The Texas Rules of Appellate Procedure delineate the grounds which require the trial court to grant a new trial.  T.R.A.P 21.3.  The new trial may be granted for the entire trial or just the punishment hearing.  The first seven grounds deal with specific issues ranging from being tried in absentia to juror misconduct.  The final ground for relief is a catchall that states the trial court must grant relief if “the verdict is contrary to the law and the evidence.”

The grounds listed in Section 21.3 are not exhaustive.  A trial court may grant relief in the interest of justice.  In practice, the likelihood of having a ground for relief that fits neatly into one of the delineated grounds is quite small.  The majority of motions for new trial will be based on the interest of justice and its effect on the substantial rights of the defendant.

The Motion for New Trial and Developing the Record

A motion for new trial may be an effective means to overturn a conviction or sentence immediately following trial.  If clear errors occurred, such as juror misconduct or the state misstating material evidence, a trial court may grant a new trial.  This route to overturning a conviction removes the need for a lengthy appellate process.

However, the motion for new trial is not solely useful for overturning a conviction.  It is more common for the motion to be used as a tool to develop the factual record prior to the direct appeal.  This concept is best understood through a real world example.

Ineffective Assistance of Counsel

Under Strickland, trial counsel is ineffective if he/she: 1) provided deficient performance and 2) the deficient performance affected the outcome of the trial.  Ineffective assistance of counsel can rarely be adequately raised on direct appeal without expanding the factual record. The Courts of Appeals have set high standards for proving ineffective assistance.  These standards handcuff a reviewing court unless specific questions are answered in the record on appeal.

The two main issues with raising ineffective assistance on the trial record alone are the Courts of Appeals reliance on trial strategy to explain apparent deficient performance and their inability to determine whether the mistake affected the outcome of the trial without knowing what the missing evidence would entail.

For example, let’s assume trial counsel failed to call a material, exculpatory witness at trial. On its face, that decision appears to be deficient.

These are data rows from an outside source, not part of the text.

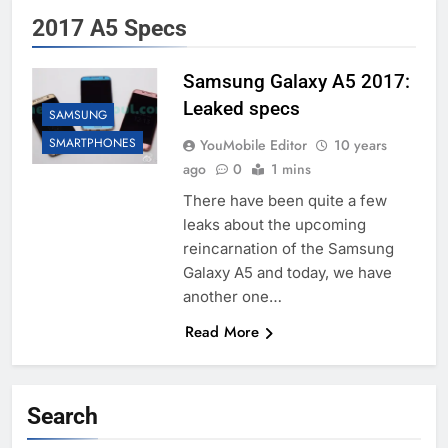
2017 A5 Specs
Samsung Galaxy A5 2017:
Leaked specs
SAMSUNG
SMARTPHONES
YouMobile Editor
10 years
ago
0
1 mins
There have been quite a few
leaks about the upcoming
reincarnation of the Samsung
Galaxy A5 and today, we have
another one…
Read More
Search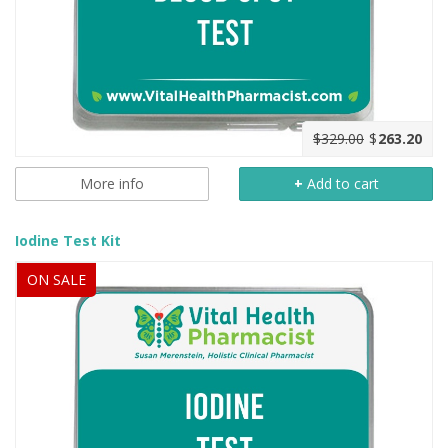
$329.00
$
263.20
More info
+
Add to cart
Iodine Test Kit
ON SALE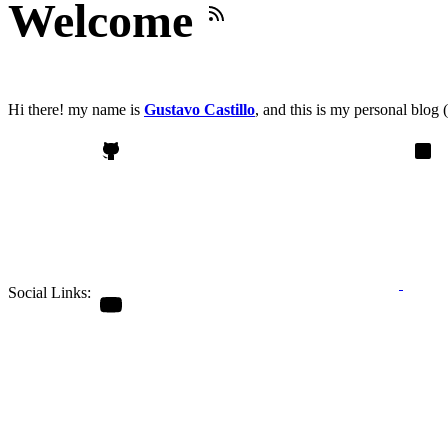
Welcome
Hi there! my name is
Gustavo Castillo
, and this is my
personal blog
(
Social Links: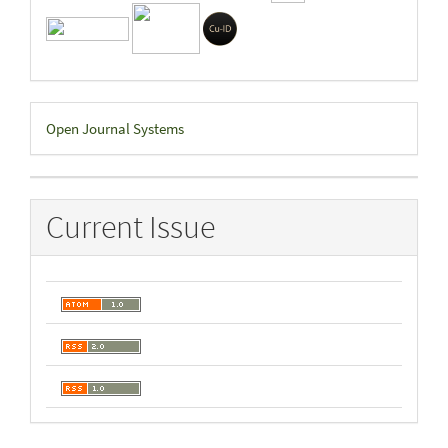
Developed
Open Journal Systems
By
Current Issue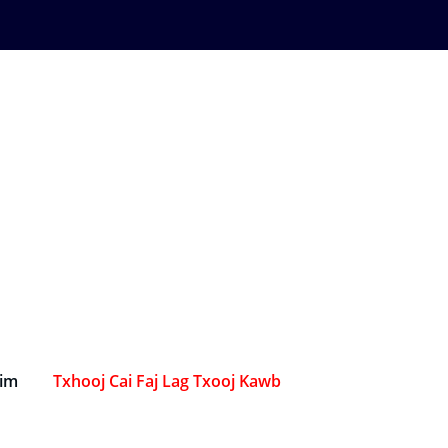
Sim
Txhooj Cai Faj Lag Txooj Kawb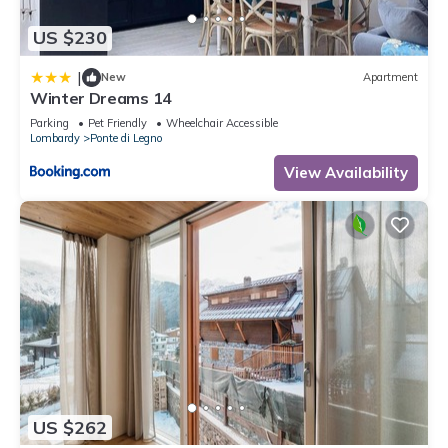
US $230
|
New
Apartment
Winter Dreams 14
Parking
Pet Friendly
Wheelchair Accessible
Lombardy
Ponte di Legno
View Availability
US $262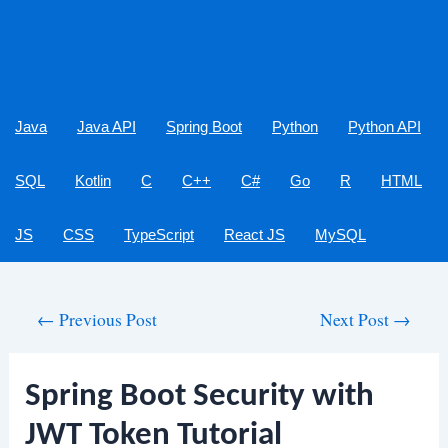
Java
Java API
Spring Boot
Python
Python API
SQL
Kotlin
C
C++
C#
Go
R
HTML
JS
CSS
TypeScript
React JS
MySQL
Post
←
Previous Post
Next Post
→
navigation
Spring Boot Security with
JWT Token Tutorial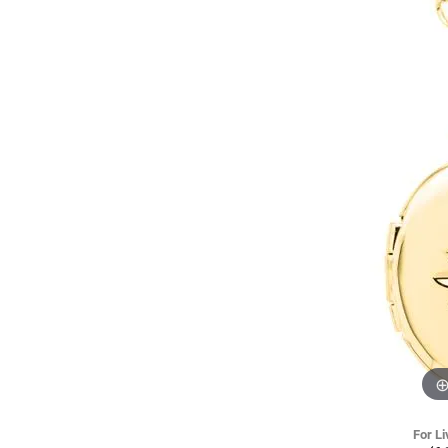
For Li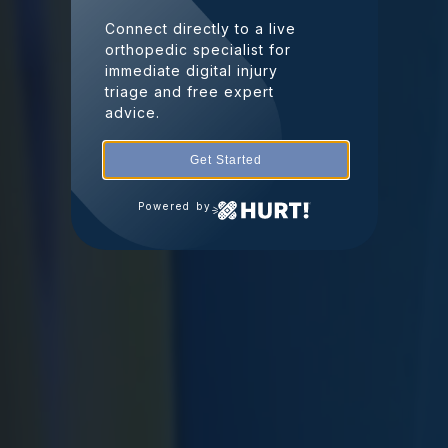
Connect directly to a live
orthopedic specialist for
immediate digital injury
triage and free expert
advice.
Get Started
Powered by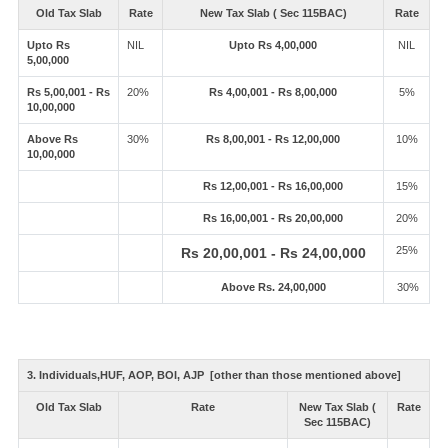
Old Tax Slab
Rate
New Tax Slab ( Sec 115BAC)
Rate
Upto Rs
NIL
Upto Rs 4,00,000
NIL
5,00,000
Rs 5,00,001 - Rs
20%
Rs 4,00,001 - Rs 8,00,000
5%
10,00,000
Above Rs
30%
Rs 8,00,001 - Rs 12,00,000
10%
10,00,000
Rs 12,00,001 - Rs 16,00,000
15%
Rs 16,00,001 - Rs 20,00,000
20%
25%
Rs 20,00,001 - Rs 24,00,000
Above Rs. 24,00,000
30%
3. Individuals,HUF, AOP, BOI, AJP [other than those mentioned above]
Old Tax Slab
Rate
New Tax Slab (
Rate
Sec 115BAC)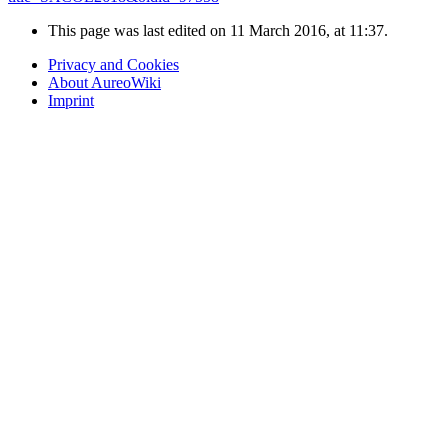
This page was last edited on 11 March 2016, at 11:37.
Privacy and Cookies
About AureoWiki
Imprint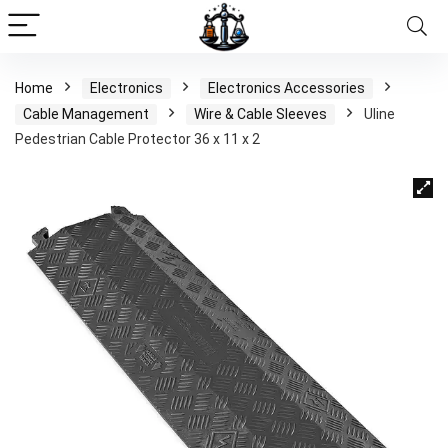
Home
Electronics
Electronics Accessories
Cable Management
Wire & Cable Sleeves
Uline
Pedestrian Cable Protector 36 x 11 x 2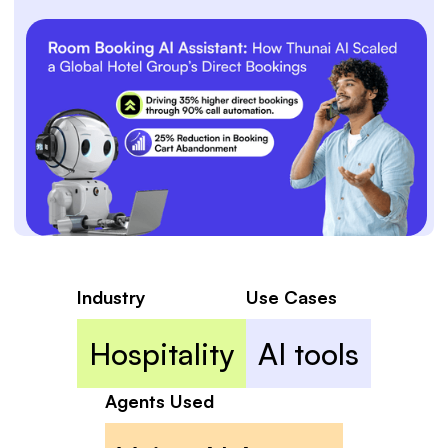
Industry
Use Cases
Hospitality
AI tools
Agents Used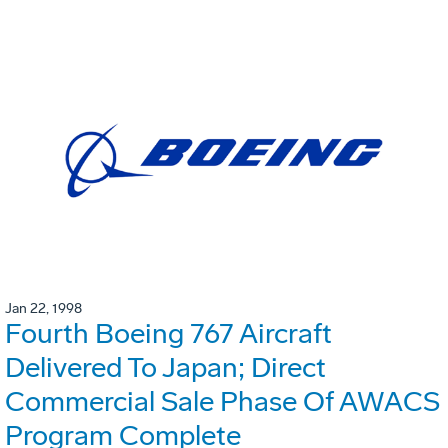
Jan 22, 1998
Fourth Boeing 767 Aircraft
Delivered To Japan; Direct
Commercial Sale Phase Of AWACS
Program Complete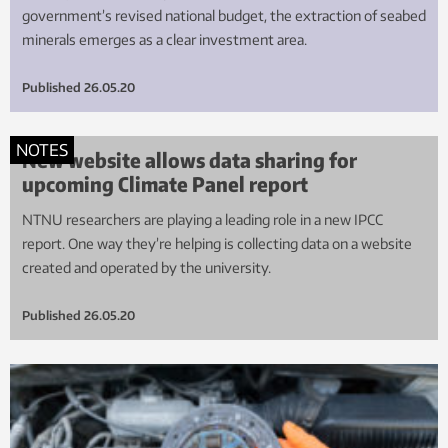
government’s revised national budget, the extraction of seabed
minerals emerges as a clear investment area.
Published
26.05.20
NOTES
New website allows data sharing for
upcoming Climate Panel report
NTNU researchers are playing a leading role in a new IPCC
report. One way they’re helping is collecting data on a website
created and operated by the university.
Published
26.05.20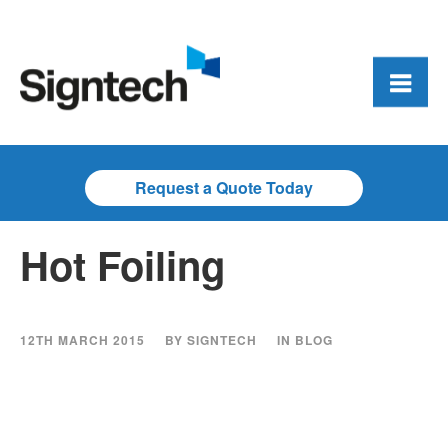
Request a Quote Today
Hot Foiling
12TH MARCH 2015
BY
SIGNTECH
IN
BLOG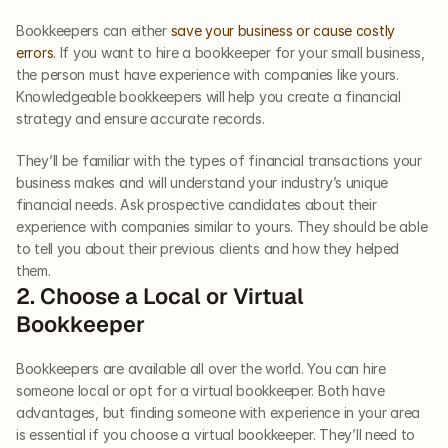
Bookkeepers can either 
save your business or cause costly 
errors
. If you want to hire a bookkeeper for your small business, 
the person must have experience with companies like yours. 
Knowledgeable bookkeepers will help you create a financial 
strategy and ensure accurate records. 
They’ll be familiar with the types of financial transactions your 
business makes and will understand your industry’s unique 
financial needs. Ask prospective candidates about their 
experience with companies similar to yours. They should be able 
to tell you about their previous clients and how they helped 
them. 
2. Choose a Local or Virtual 
Bookkeeper
Bookkeepers are available all over the world. You can hire 
someone local or opt for a virtual bookkeeper. Both have 
advantages, but finding someone with experience in your area 
is essential if you choose a virtual bookkeeper. They’ll need to 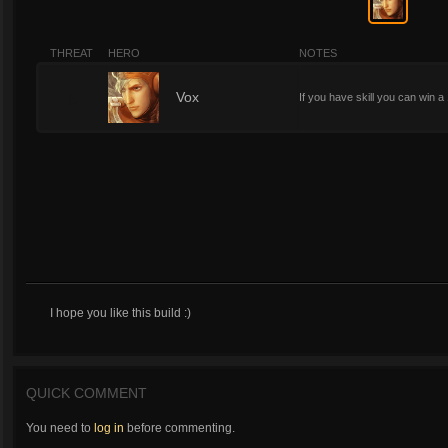
THREAT
HERO
NOTES
5
Vox
If you have skill you can win a 1
I hope you like this build :)
QUICK COMMENT
You need to
log in
before commenting.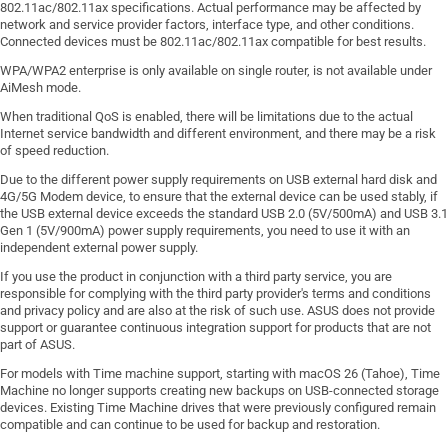
802.11ac/802.11ax specifications. Actual performance may be affected by
network and service provider factors, interface type, and other conditions.
Connected devices must be 802.11ac/802.11ax compatible for best results.
WPA/WPA2 enterprise is only available on single router, is not available under
AiMesh mode.
When traditional QoS is enabled, there will be limitations due to the actual
Internet service bandwidth and different environment, and there may be a risk
of speed reduction.
Due to the different power supply requirements on USB external hard disk and
4G/5G Modem device, to ensure that the external device can be used stably, if
the USB external device exceeds the standard USB 2.0 (5V/500mA) and USB 3.1
Gen 1 (5V/900mA) power supply requirements, you need to use it with an
independent external power supply.
If you use the product in conjunction with a third party service, you are
responsible for complying with the third party provider's terms and conditions
and privacy policy and are also at the risk of such use. ASUS does not provide
support or guarantee continuous integration support for products that are not
part of ASUS.
For models with Time machine support, starting with macOS 26 (Tahoe), Time
Machine no longer supports creating new backups on USB-connected storage
devices. Existing Time Machine drives that were previously configured remain
compatible and can continue to be used for backup and restoration.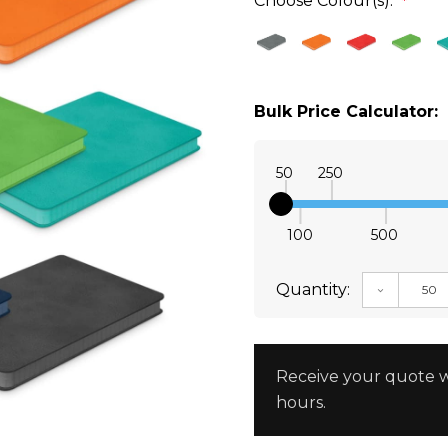
Choose Colour(s):
*
Bulk Price Calculator:
50
250
100
500
Quantity:
DECREAS
Receive your quote w
hours.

However, if that barebones fact is raised on appeal, there is no way for the reviewing court to know a) whether the decision to not call the witness was trial strategy or b) whether the content of the testimony affected the outcome of the trial.  The Court of Appeals would be unable to uphold any challenge for ineffective assistance of counsel without facts to clarify those questions.

Post-conviction counsel has to overcome these obstacles on direct appeal.  They can be overcome by effectively raising the issue, and expanding the factual record, through a motion for new trial.  Through a motion for new trial, appellate counsel can provide a statement from trial counsel admitting his error (if he will cooperate) or put trial counsel on the stand to obtain those facts.  Further, appellate counsel can put the missing witness on the stand to detail her version of the facts.

If handled correctly, the record on appeal will now contain the information needed for meaningful review.

Conclusion

The motion for new trial should be a major part of any appellate attorney’s arsenal.  It is the only means by which an attorney can expand the appellate record.  The motion is only effective if appellate counsel gets the facts of the case quickly, follows the correct procedure, and obtains a hearing on the contested issues.